Halkların Demokratik Partisi (HDP) Milletvekili Sırrı Süreyya Önder, hükümete çözüm çağrısında bulundu. Önder, “Şimdi buradan çağrı yapıyoruz. Açın İmralı yolunu, verdiğimiz ne kadar söz varsa hepsinin gereklerini yerine getirmeye hazırız. Müzakereleri başlatın, bu çatışmalar bir haftada sona erer. Eğer bu sözü yerine getirmezsek beni Diyarbakır Meydanı’nda dara çekin ah çekersem onursuzum,” dedi.
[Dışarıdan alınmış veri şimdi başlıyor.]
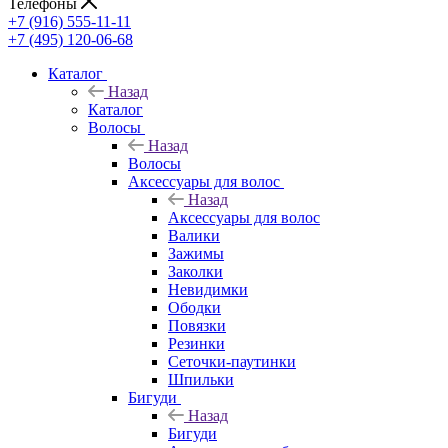
Телефоны
+7 (916) 555-11-11
+7 (495) 120-06-68
Каталог
Назад
Каталог
Волосы
Назад
Волосы
Аксессуары для волос
Назад
Аксессуары для волос
Валики
Зажимы
Заколки
Невидимки
Ободки
Повязки
Резинки
Сеточки-паутинки
Шпильки
Бигуди
Назад
Бигуди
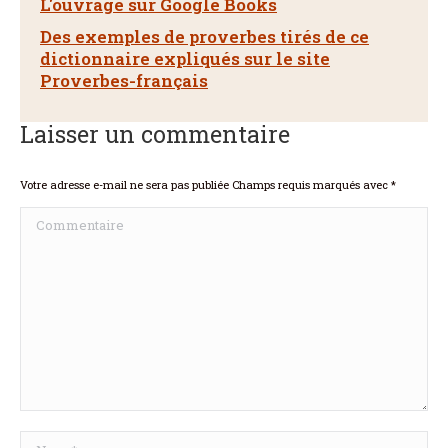
L'ouvrage sur Google Books
Des exemples de proverbes tirés de ce
dictionnaire expliqués sur le site
Proverbes-français
Laisser un commentaire
Votre adresse e-mail ne sera pas publiée Champs requis marqués avec
*
Commentaire
Nom *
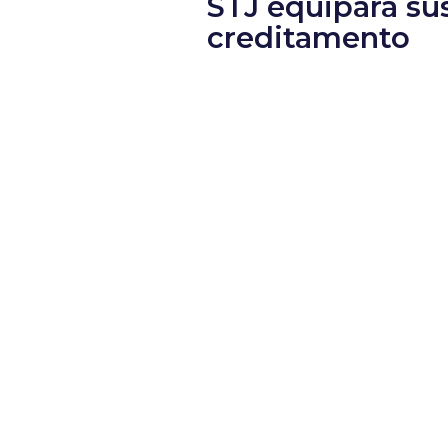
STJ equipara sus
creditamento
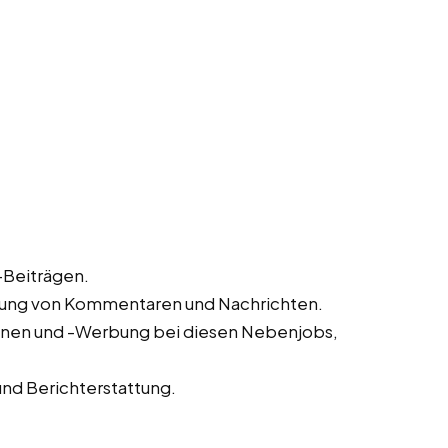
-Beiträgen.
rtung von Kommentaren und Nachrichten.
nen und -Werbung bei diesen Nebenjobs,
nd Berichterstattung.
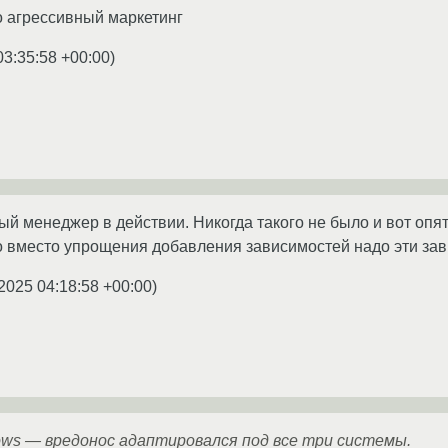
о агрессивный маркетинг
03:35:58 +00:00
)
й менеджер в действии. Никогда такого не было и вот опять
о вместо упрощения добавления зависимостей надо эти за
2025 04:18:58 +00:00
)
ows — вредонос адаптировался под все три системы.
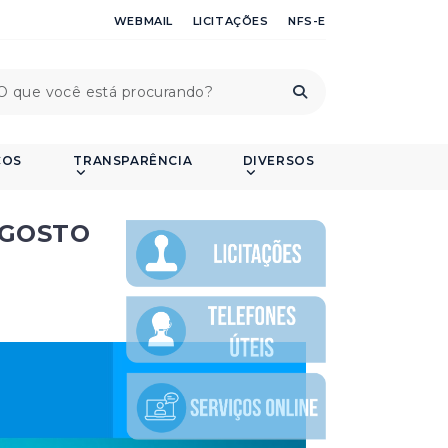
WEBMAIL
LICITAÇÕES
NFS-E
ÇOS
TRANSPARÊNCIA
DIVERSOS
AGOSTO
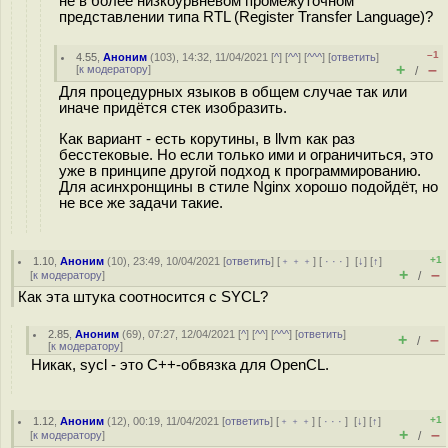
не в более низкоурвневом промежуточном
представлении типа RTL (Register Transfer Language)?
–1
4.55
,
Аноним
(
103
), 14:32, 11/04/2021 [
^
] [
^^
] [
^^^
] [
ответить
]
+
–
[
к модератору
]
/
Для процедурных языков в общем случае так или
иначе придётся стек изобразить.
Как вариант - есть корутины, в llvm как раз
бесстековые. Но если только ими и ограничиться, это
уже в принципе другой подход к программированию.
Для асинхронщины в стиле Nginx хорошо подойдёт, но
не все же задачи такие.
+1
1.10
,
Аноним
(
10
), 23:49, 10/04/2021 [
ответить
] [
﹢﹢﹢
] [
· · ·
]
[
↓
] [
↑
]
+
–
[
к модератору
]
/
Как эта штука соотносится с SYCL?
2.85
,
Аноним
(
69
), 07:27, 12/04/2021 [
^
] [
^^
] [
^^^
] [
ответить
]
+
–
/
[
к модератору
]
Никак, sycl - это C++-обвязка для OpenCL.
+1
1.12
,
Аноним
(
12
), 00:19, 11/04/2021 [
ответить
] [
﹢﹢﹢
] [
· · ·
]
[
↓
] [
↑
]
+
–
[
к модератору
]
/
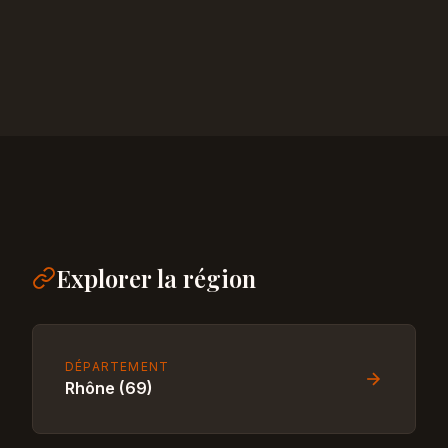
Explorer la région
DÉPARTEMENT
Rhône (69)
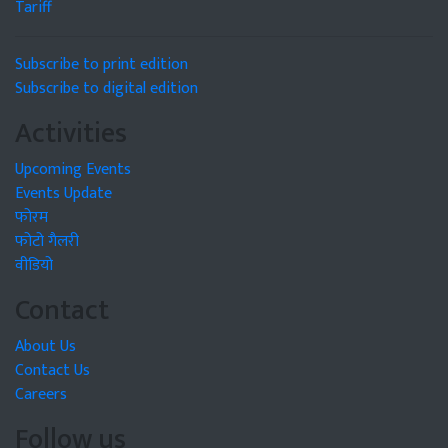
Tariff
Subscribe to print edition
Subscribe to digital edition
Activities
Upcoming Events
Events Update
फोरम
फोटो गैलरी
वीडियो
Contact
About Us
Contact Us
Careers
Follow us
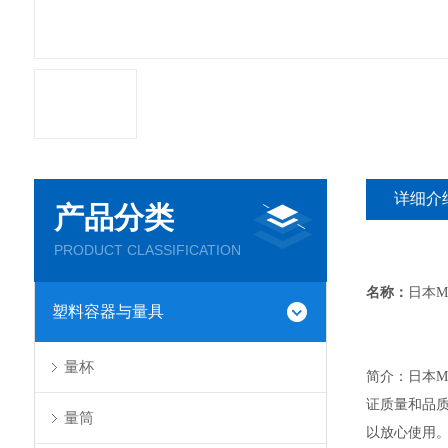
详细介
产品分类
PRODUCT CLASSIFICATION
名称：
日本
M
塑料容器与量具
量杯
简介：日本M
证质量和品质
量筒
以放心使用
Sırrı Süreyya Önder’in yaptığı konuşma şu şekilde:

“Bre ahmaklar ben size Eşme Ruhu dedim, bölgeyi ortak evimiz yapalım dedim”

“Aramızda Sayın Öcalan ile dağlar denizler olabilir. 3 yıl birlikte mesai yaptık barış uğruna, daha iyi bir dünya ve ülke uğruna yazdıkları söyledikleri tartıştıkları şeyler bugün faşist rejime rağmen bize uğraşıyor. Muhtemelen şunu söylerdi: Bre ahmaklar ben size Eşme Ruhu dedim, bölgeyi ortak evimiz yapalım dedim. Yoldaşlarıma söyledim size yardım ettiler bunun bir barış kıvılcımı olmasını diledim siz getirdiniz Sur’a, Nusaybin’e, Cizre’ye gönderdiniz. Bre ahmaklar diye başlardı söze. Siz bu akılla daha kaç adım gidersiniz diye eklerdi Sayın Öcalan. Başbakan bir kamu düzeni diye tutturdu Sayın Öcalan kamu düzeni polisiye yöntemle sağlamaz diyerek bir bilim insanına yakışır bir cevap verdi. Gelin bunu sağlayalım.”
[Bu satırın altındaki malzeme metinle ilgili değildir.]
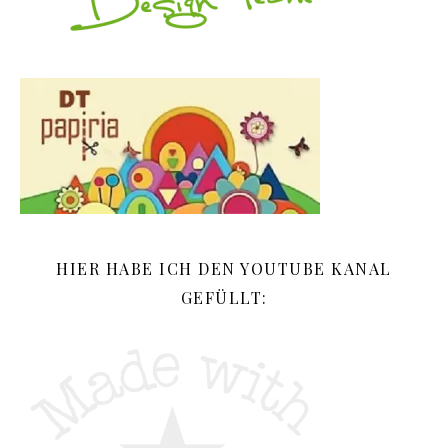
HIER HABE ICH DEN YOUTUBE KANAL
GEFÜLLT:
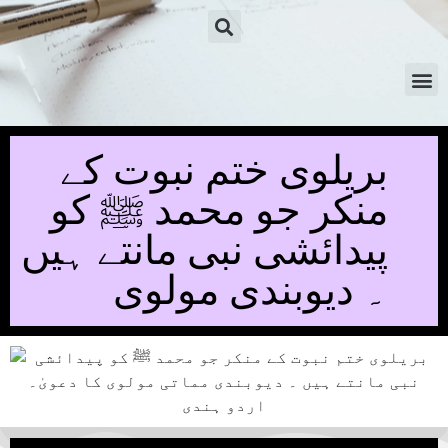
بریلوی ختم نبوت کے
منکر جو محمد ﷺ کو
پیدائشی نبی مانتے ہیں
۔ دیوبندی مولوی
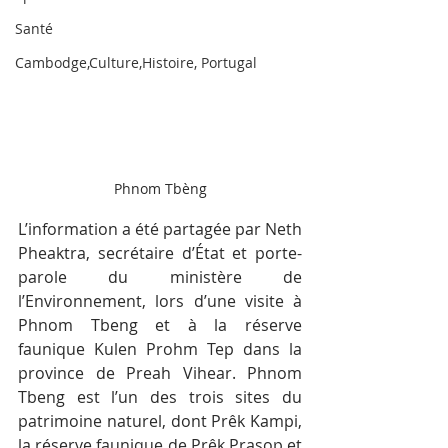
Santé
Cambodge,Culture,Histoire, Portugal
Phnom Tbèng
L’information a été partagée par Neth 
Pheaktra, secrétaire d’État et porte-
parole du ministère de 
l’Environnement, lors d’une visite à 
Phnom Tbeng et à la réserve 
faunique Kulen Prohm Tep dans la 
province de Preah Vihear. Phnom 
Tbeng est l’un des trois sites du 
patrimoine naturel, dont Prêk Kampi, 
la réserve faunique de Prêk Prasop et 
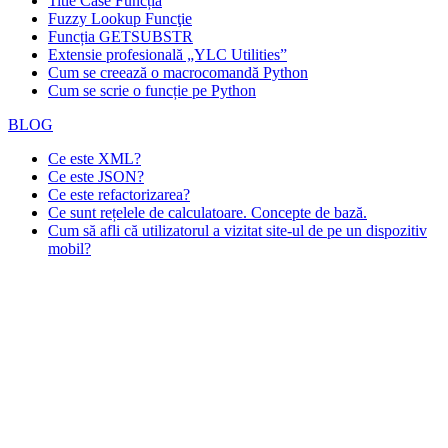
Title Case Funcția
Fuzzy Lookup
Funcţie
Funcția GETSUBSTR
Extensie profesională „YLC Utilities”
Cum se creează o macrocomandă Python
Cum se scrie o funcție pe Python
BLOG
Ce este XML?
Ce este JSON?
Ce este refactorizarea?
Ce sunt rețelele de calculatoare. Concepte de bază.
Cum să afli că utilizatorul a vizitat site-ul de pe un dispozitiv
mobil?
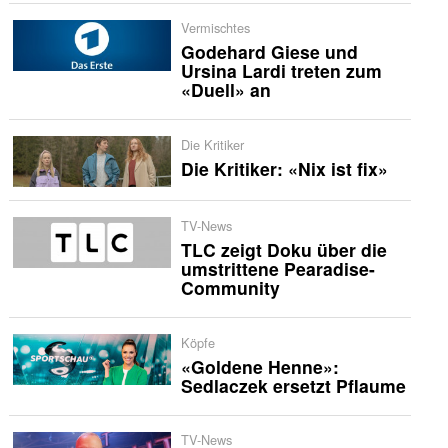
Vermischtes
Godehard Giese und
Ursina Lardi treten zum
«Duell» an
Die Kritiker
Die Kritiker: «Nix ist fix»
TV-News
TLC zeigt Doku über die
umstrittene Pearadise-
Community
Köpfe
«Goldene Henne»:
Sedlaczek ersetzt Pflaume
TV-News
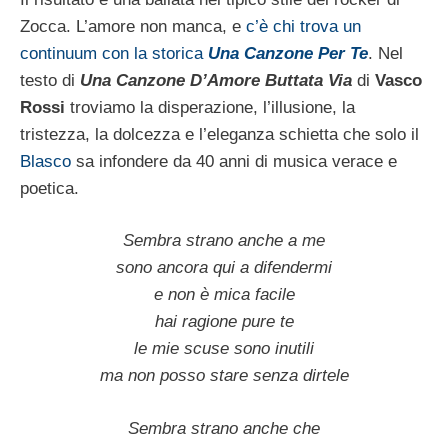
Zocca. L’amore non manca, e
c’è chi trova un
continuum con la storica
Una Canzone Per Te
. Nel
testo di
Una Canzone D’Amore Buttata Via
di
Vasco
Rossi
troviamo la disperazione, l’illusione, la
tristezza, la dolcezza e l’eleganza schietta che solo il
Blasco
sa infondere da 40 anni di musica verace e
poetica.
Sembra strano anche a me
sono ancora qui a difendermi
e non è mica facile
hai ragione pure te
le mie scuse sono inutili
ma non posso stare senza dirtele
Sembra strano anche che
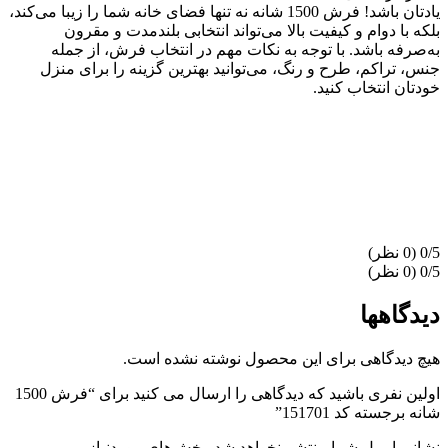
یادتان باشد! فرش 1500 شانه نه تنها فضای خانه شما را زیبا می‌کند،
بلکه با دوام و کیفیت بالا می‌تواند انتخابی بلندمدت و مقرون
به‌صرفه باشد. با توجه به نکات مهم در انتخاب فرش، از جمله
جنس، تراکم، طرح و رنگ، می‌توانید بهترین گزینه را برای منزل
خودتان انتخاب کنید.
‫0/5
‫0/5
دیدگاهها
هیچ دیدگاهی برای این محصول نوشته نشده است.
اولین نفری باشید که دیدگاهی را ارسال می کنید برای “فرش 1500
شانه برجسته کد 151701”
نشانی ایمیل شما منتشر نخواهد شد.
بخش‌های موردنیاز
“Bütünlüklü bir müzakere kamu dediğiniz şeyi kazanabilir dedi. Sayın Öcalan ne dediyse tersini anladılar ya da düzünü anlayıp tersini yaptılar. Sayın Öcalan Davutoğlu’na acı acı gülerek şöyle derdi. Kürt evine giremiyor Türk evinden çıkamıyor; al sana kamu düzeni. İşte sizin kamu düzeni, ülkeyi getirdiğiniz nokta burası. Oysa barışın hemen eşiğindeydik. Elimizi uzatsak tutacak kadar yakındık. Bugünde uzak değiliz bu kan bu ölüm bizleri yıldıramaz. Hapishane ile sürgünle korkutamazlar. Korkak arıyorsanız aynaya bakın. Bir fezleke geldiğinde yere göğe sığdıramadığınız mahkemelere biz güvenmiyoruz dediniz. Sizin güvenmediğiniz mahkemelere biz güveneceğiz, çok beklersiniz.”

“Açın İmralı yolunu, mutabakat kaldığımız yerden başlayalım”
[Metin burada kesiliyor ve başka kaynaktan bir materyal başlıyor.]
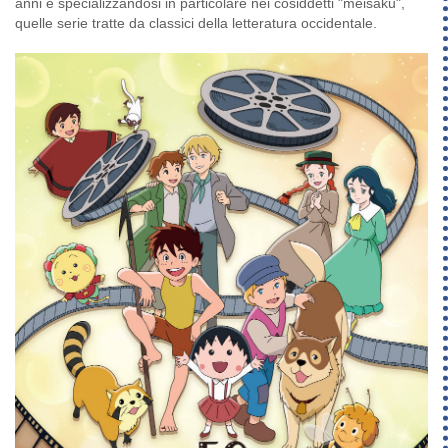
anni e specializzandosi in particolare nei cosiddetti "meisaku",
quelle serie tratte da classici della letteratura occidentale.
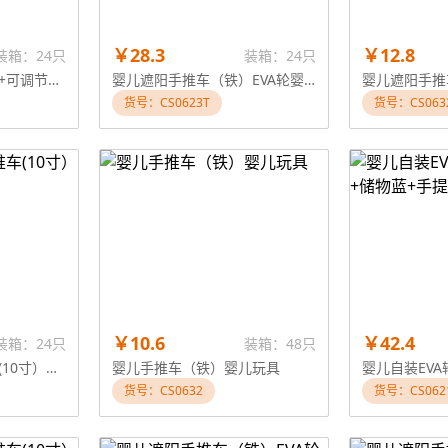
￥28.3
￥12.8
装箱：24只
装箱：24只
婴儿自装EVA轮手推车+可调节餐板婴儿玩具
婴儿遮阳手推车（铁）EVA轮婴儿玩具
婴儿遮阳手推
货号：CS0623T
货号：CS063
￥10.6
￥42.4
装箱：24只
装箱：48只
婴儿自装EVA轮手推车(10寸）婴儿玩具
婴儿手推车（铁）婴儿玩具
货号：CS0632
货号：CS062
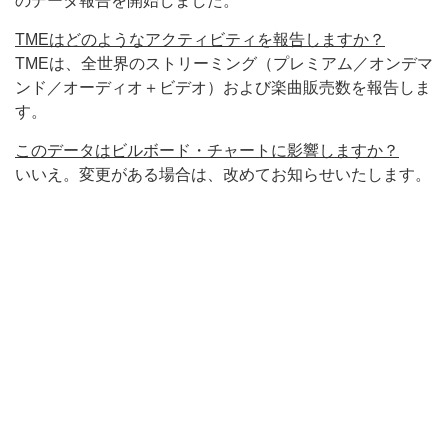
のデータ報告を開始しました。
TMEはどのようなアクティビティを報告しますか？
TMEは、全世界のストリーミング（プレミアム／オンデマ
ンド／オーディオ＋ビデオ）および楽曲販売数を報告しま
す。
このデータはビルボード・チャートに影響しますか？
いいえ。変更がある場合は、改めてお知らせいたします。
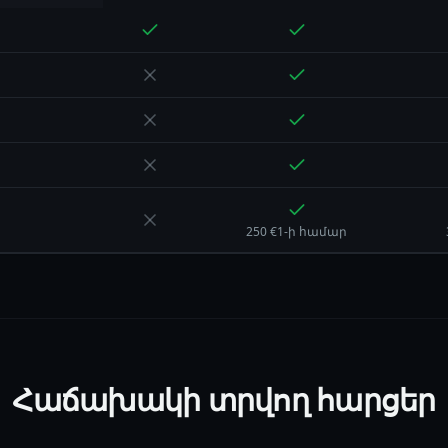
250 €1-ի համար
Հաճախակի տրվող հարցեր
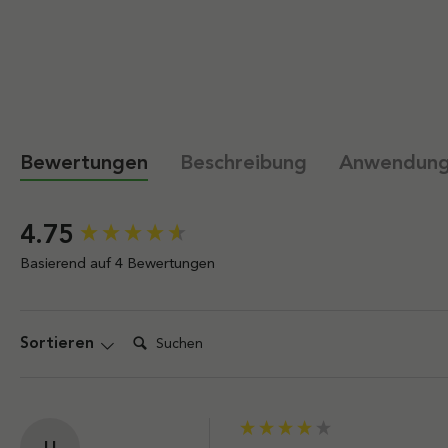
Bewertungen
Beschreibung
Anwendun
New content loaded
4.75
Basierend auf 4 Bewertungen
Suchen:
Sortieren
U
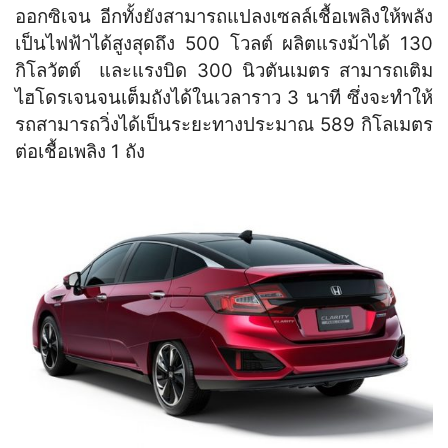
ออกซิเจน อีกทั้งยังสามารถแปลงเซลล์เชื้อเพลิงให้พลัง
เป็นไฟฟ้าได้สูงสุดถึง 500 โวลต์ ผลิตแรงม้าได้ 130
กิโลวัตต์ และแรงบิด 300 นิวตันเมตร สามารถเติม
ไฮโดรเจนจนเต็มถังได้ในเวลาราว 3 นาที ซึ่งจะทำให้
รถสามารถวิ่งได้เป็นระยะทางประมาณ 589 กิโลเมตร
ต่อเชื้อเพลิง 1 ถัง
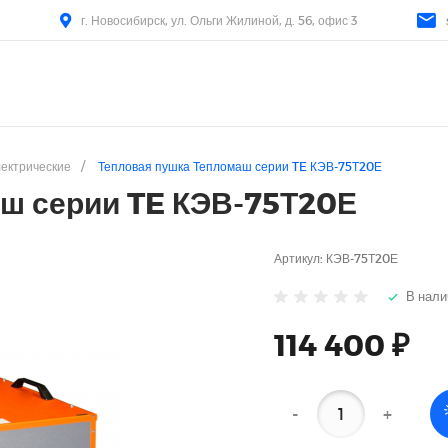
г. Новосибирск, ул. Ольги Жилиной, д. 56, офис 3
ектрические
/
Тепловая пушка Тепломаш серии TE КЭВ-75Т20Е
ш серии TE КЭВ-75Т20Е
Артикул:
КЭВ-75Т20Е
В нали
114 400 ₽
-
+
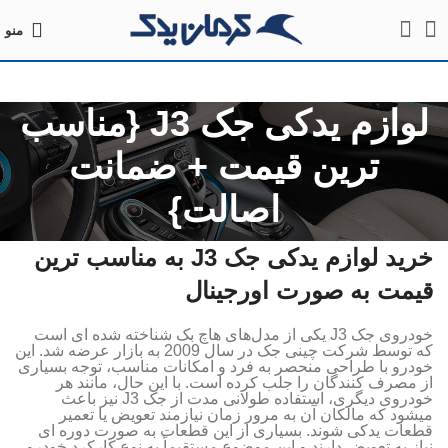
منو
لوازم یدکی جک J3 {مناسب
ترین قیمت + ضمانت
اصالت}
خرید لوازم یدکی جک J3 به مناسب ترین
قیمت به صورت اورجینال
خودروی جک J3 یکی از مدل‌های هاچ‌ بک شناخته شده‌ ای است
که توسط شرکت چینی جک در سال 2009 به بازار عرضه شد. این
خودرو با طراحی منحصر‌ به‌ فرد و امکانات مناسب، توجه بسیاری
از مصرف‌ کنندگان را جلب کرده است. با این حال، مانند هر
خودروی دیگری، استفاده طولانی‌ مدت از جک J3 نیز باعث
میشود که مالکان آن به مرور زمان نیازمند تعویض یا تعمیر
قطعات یدکی شوند. بسیاری از این قطعات به‌ صورت دوره‌ ای
نیاز به تعویض دارند و این موضوع مستقیماً به نوع کارکرد خودرو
“Barış uzak değil. Bu topraklarda iktidarı eline geçirenlerin hikmetle öğrenme alışkanlığı yok ancak felaketle öğrenebiliyorlar. Hem ülkemizi hem bölgemizi bir yeryüzü cenneti haline getireceğimiz yöntem nettir, açıktır, onun da yolu demokratik siyaset ve müzakerelerdir. Buradan İmralı Heyeti olarak Sayın Başbakan’a çağrı yapıyorum. Laf kalabalığını bir kenara bırakın. Bölgenin gerçekliğini bizim kadar biliyorsunuz. Bunun sürdürülebilir olmadığını biliyorsunuz. Bölge halkının demokratik sabrı daha berhava olmuş değil. Sizde başbakansınız bu topraklara kaçak gelip gideceğinize açın İmralı yolunu sizinle mutabakat kaldığımız ne varsa oradan başlatalım bir hafta içinde ülkemizin çehresini değiştirelim. Sen el kapılarında vatandaşlarımızı serbeste dolaştıracağım derken memleketinizde insanlar dolaşamıyor bundan utanmıyor musunuz? Bütün arkadaşlarımız ve kurumlarımızla size son derece önemli bir çağrı yapıyoruz. Bütün annelere buradan taahhüt ediyorum. Bu ülkede bu ciddiyetle yaklaşırlarsa çatışmasızlığın yakalanması bir haftalık iştir. Böyle olmazsa beni Diyarbakır meydanında dara çekin ah çeken alçaktır.”